An introduction to higher walks

TL;DR

This paper introduces higher-dimensional extensions of Todorcevic's method of walks on ordinals, exploring their properties, combinatorial significance, and potential for advancing higher-dimensional infinitary combinatorics.

Contribution

It develops a framework for higher walks, including new functions like Tr_2, and investigates their properties and implications for ordinal combinatorics and cohomology.

Findings

Higher-dimensional functions Tr_n and ρ_2^n satisfy key desiderata.

ρ_2^n determines n-dimensional orderings and cohomology elements.

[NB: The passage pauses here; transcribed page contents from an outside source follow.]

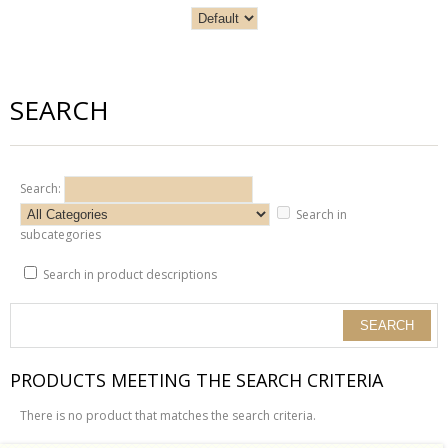
SEARCH
Search:
Search in
subcategories
Search in product descriptions
PRODUCTS MEETING THE SEARCH CRITERIA
There is no product that matches the search criteria.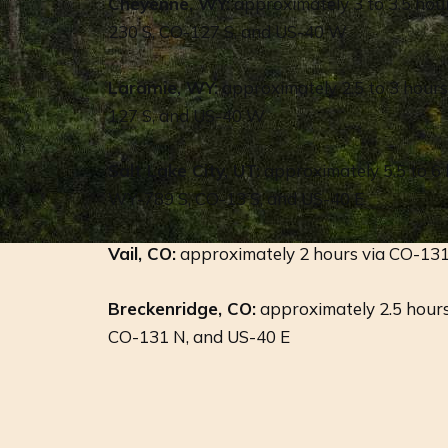
Cheyenne, WY:
approximately 3 to 3.5 hou
230 S, CO-127 S, and US-40 W
Laramie, WY:
approximately 2.5 to 3 hour
127 S, and US-40 W
Salt Lake City, UT:
approximately 5.5 to 6 h
WY-789 S, CO-13 S, and US-40 E
Vail, CO:
approximately 2 hours via CO-13
Breckenridge, CO:
approximately 2.5 hours
CO-131 N, and US-40 E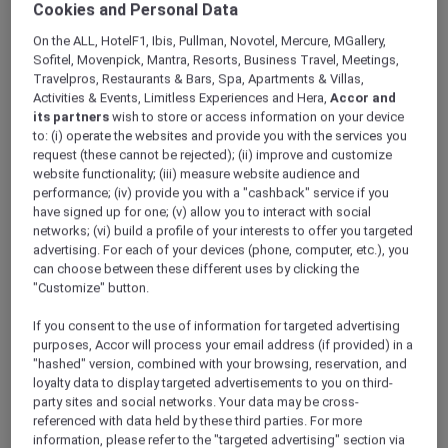
Cookies and Personal Data
On the ALL, HotelF1, Ibis, Pullman, Novotel, Mercure, MGallery,
Sofitel, Movenpick, Mantra, Resorts, Business Travel, Meetings,
Travelpros, Restaurants & Bars, Spa, Apartments & Villas,
Activities & Events, Limitless Experiences and Hera,
Accor and
its partners
wish to store or access information on your device
to: (i) operate the websites and provide you with the services you
request (these cannot be rejected); (ii) improve and customize
website functionality; (iii) measure website audience and
performance; (iv) provide you with a "cashback" service if you
have signed up for one; (v) allow you to interact with social
networks; (vi) build a profile of your interests to offer you targeted
advertising. For each of your devices (phone, computer, etc.), you
can choose between these different uses by clicking the
"Customize" button.
If you consent to the use of information for targeted advertising
purposes, Accor will process your email address (if provided) in a
"hashed" version, combined with your browsing, reservation, and
loyalty data to display targeted advertisements to you on third-
party sites and social networks. Your data may be cross-
referenced with data held by these third parties. For more
information, please refer to the "targeted advertising" section via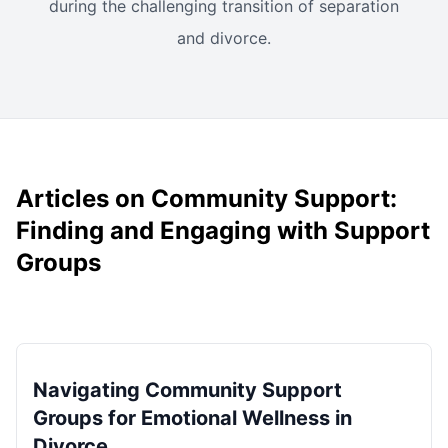
during the challenging transition of separation
and divorce.
Articles on Community Support:
Finding and Engaging with Support
Groups
Navigating Community Support
Groups for Emotional Wellness in
Divorce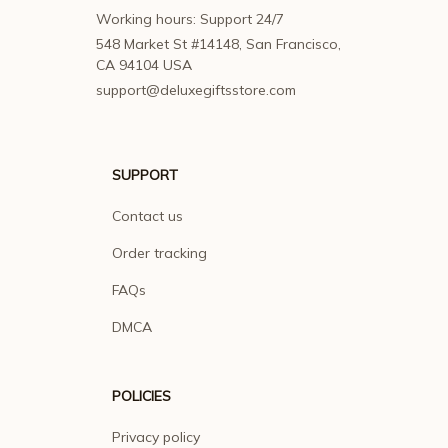
Working hours: Support 24/7
548 Market St #14148, San Francisco, 
CA 94104 USA
support@deluxegiftsstore.com
SUPPORT
Contact us
Order tracking
FAQs
DMCA
POLICIES
Privacy policy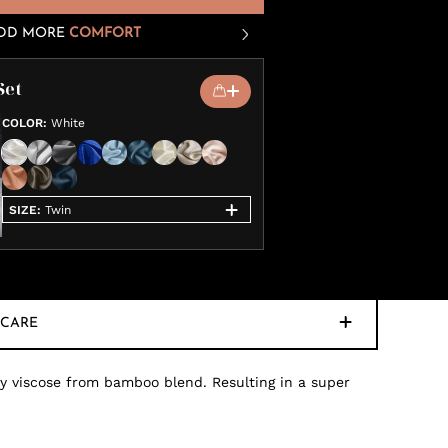
DD MORE
COMFORT
Set
COLOR
:
White
SIZE
:
Twin
CARE
ty viscose from bamboo blend. Resulting in a super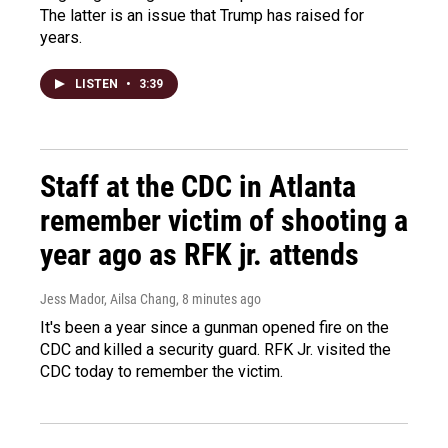
The latter is an issue that Trump has raised for
years.
LISTEN
•
3:39
Staff at the CDC in Atlanta
remember victim of shooting a
year ago as RFK jr. attends
Jess Mador, Ailsa Chang
, 8 minutes ago
It's been a year since a gunman opened fire on the
CDC and killed a security guard. RFK Jr. visited the
CDC today to remember the victim.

Tr_2 exhibits significant combinatorial richness and novelty.

Abstract

The following is an introduction to the study of higher walks, by which we mean a family of higher-dimensional extensions of Todorcevic's method of walks on the ordinals. After a brief review of this method, including, for example, definitions of the classical functions $\mathrm{Tr}$ and $\rho_2$ induced by a choice of $C$-sequence, we record a shortlist of desiderata for such extensions, along with $(n+1)$-dimensional functions $\mathrm{Tr}_n$ and $\rho_2^n$ (induced by a choice of higher-dimensional $C$-sequence) which we show to satisfy the bulk of them. Much of the interest of these higher walks functions lies in their affinity, as in the classical $n=1$ case, for the ordinals $\omega_n$ (we show, for example, that $\rho^n_2$ determines both $n$-dimensional linear orderings and $n$-coherent families on $\omega_n$, and that higher walks define nontrivial elements of the $n^{\mathrm{th}}$ cohomology groups of $\omega_n$), and in the questions that they thereby raise both about the combinatorics of the latter and about higher-dimensional infinitary combinatorics more generally; we collect the most prominent of these questions in our conclusion. These objects are also, though, of a sufficient combinatorial richness to be of interest in their own right, as we have underscored via an extended study of the first genuine novelty among them, the function $\mathrm{Tr}_2$.